We don’t need to go back to the office to be creative, we need AI

Haley Tippmann

Despite predictions of the death of the office in the 1990s, remote working has been slow to take off. Across the EU the share of the population working from home has hovered between four and five per cent for the past two decades.
However, Covid-19 looks likely to change all of that. In 2015, researchers at Stanford University found that remote work increased performance by 13 per cent due to fewer breaks, sick-days and a quieter working environment. And several anecdotal studies of remote working during the pandemic show that people working from home have become more productive.


In 2021, however, we will have to grapple with its downsides. While working from home brings efficiency gains in the short run, the danger is that it will imperil the innovation that drives business performance over the long run. Indeed, efficiency is the enemy of innovation, which is fundamentally about exploration. Having everyone working by themselves makes it hard for people to interact and explore new possibilities.
The solution to this dilemma will come from artificial intelligence (AI). The inherent trade-off between exploration and efficiency is well known to AI researchers. One question that those working in AI often have to grapple with is how often an algorithm should take actions that it hasn’t tried, as against actions it has already tried that will usually lead to some reward.
Untried actions can yield spectacular results. For example, when the DeepMind computer program AlphaGo beat Go world champion Lee Sedol in 2016, it did so by exploring moves most human players had never seen before. Prior to move 37 in the second match against Sedol, AlphaGo had calculated that there was a one-in-ten-thousand chance that a human player would make that same move. And the adventurous gamble paid off.
Human innovation involves a similar process of exploration and, to facilitate innovation, companies must get their employees to “collide”. Before the pandemic, this was achieved through open-plan architecture that encouraged “water-cooler” moments of unplanned encounters. But, with many employees working from home, corporations will have to find different ways to facilitate these kinds of random interactions.
The prime reason why, until now, people prefer to work together in person rather than online is that digital technologies have provided poor substitutes for the sporadic encounters that happen at work. But AI has the potential to change that. AI is already good at matching, whether it is finding the right film on Netflix or the right partner on a dating app.
In 2021, companies will be throwing resources at developing this kind of matching AI in the workplace.

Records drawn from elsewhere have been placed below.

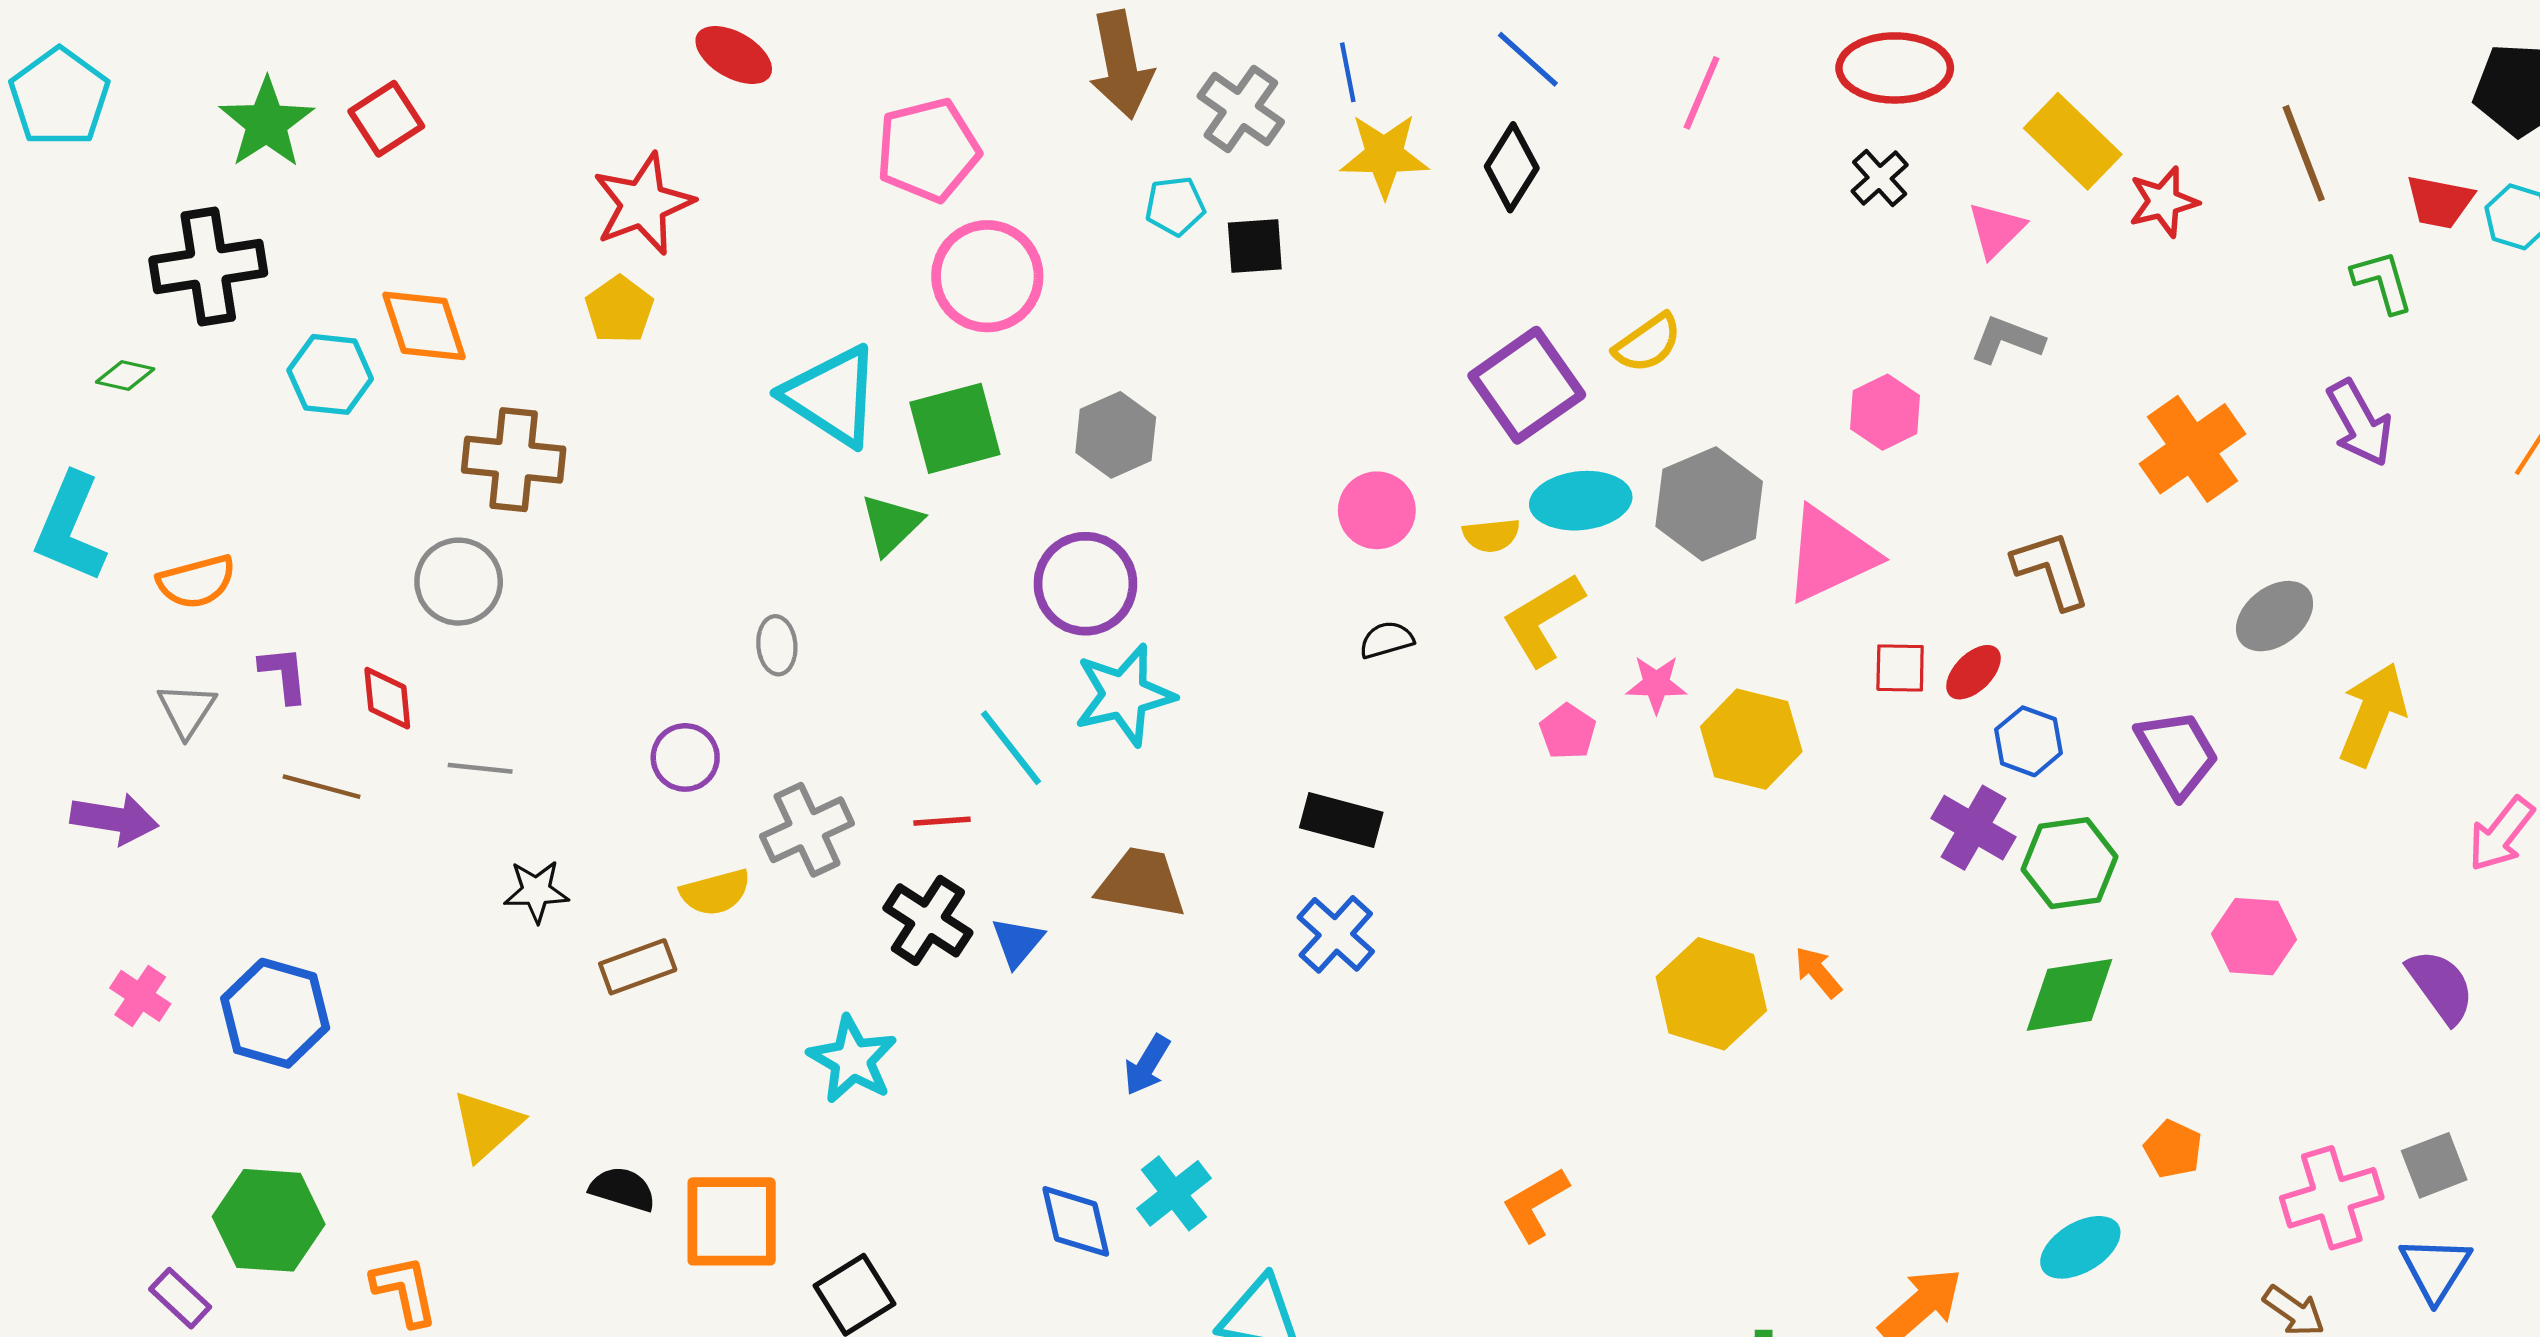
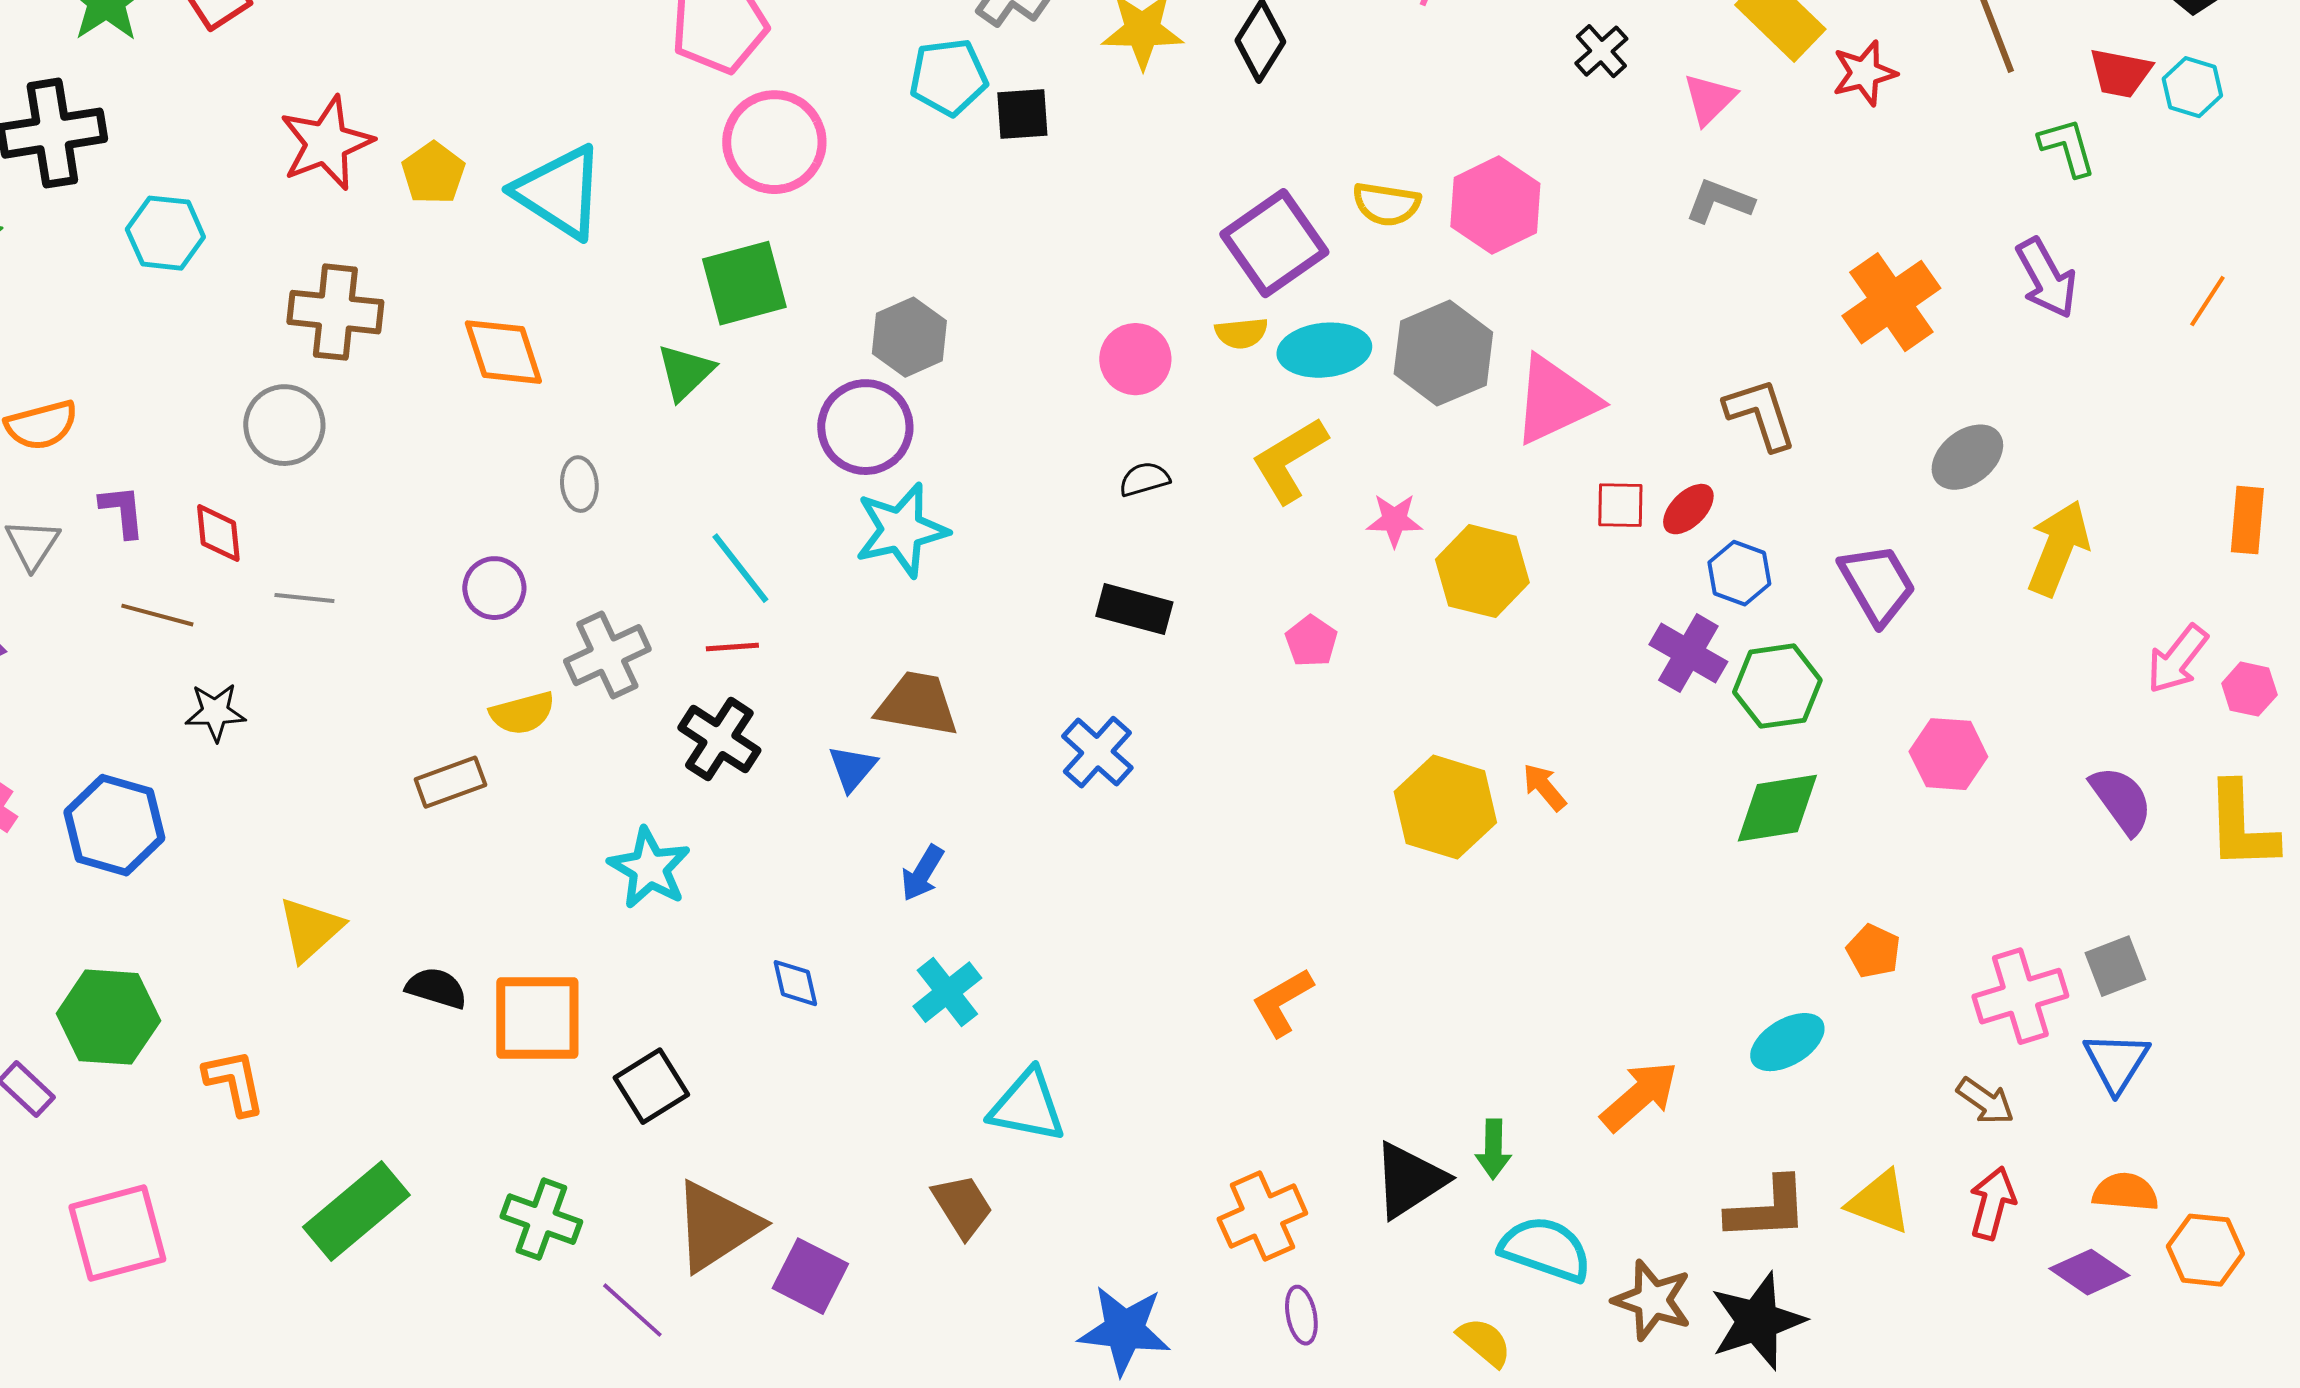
red star: (643, 204) -> (326, 143), moved
cyan pentagon: (1175, 206) -> (948, 77), size x1.4
orange diamond: (424, 326) -> (503, 352), moved
yellow semicircle: (1648, 343) -> (1386, 204), turned 44
cyan triangle: (832, 396) -> (559, 192), moved
pink hexagon: (1885, 412) -> (1495, 205), moved, size x1.4
gray hexagon: (1116, 435) -> (909, 337), moved
yellow semicircle: (1491, 535) -> (1241, 333), moved
pink pentagon: (1568, 732) -> (1311, 641), moved
cyan line: (1011, 748) -> (740, 568), moved
black rectangle: (1341, 820) -> (1134, 609), moved
black star: (536, 891) -> (215, 712), moved
blue triangle: (1017, 942) -> (852, 768), moved
blue diamond: (1076, 1221) -> (795, 983), moved, size x0.7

Based on employees’ emails, Google searches and other data, AI algorithms will be able to deduce what people are working on and their current interests and will act upon that by making digital introductions that would otherwise not have happened. Employees will then evaluate the usefulness of each digital encounter, providing feedback for the AI to learn from.


As more companies grapple with the problem of powering innovation at a time when many are forced to work from home, we will see more AI applications being developed to promote sporadic digital encounters in 2021. If we can get this right, as the economist Frances Cairncross observed back in the 1990s, the world in which millions of people trooped from their home to the office each morning, and reversed the procedure each evening, may finally strike us as bizarre.
Carl Benedikt Frey is director of the Future of Work at Oxford University’s Martin School and author of The Technology Trap (Princeton)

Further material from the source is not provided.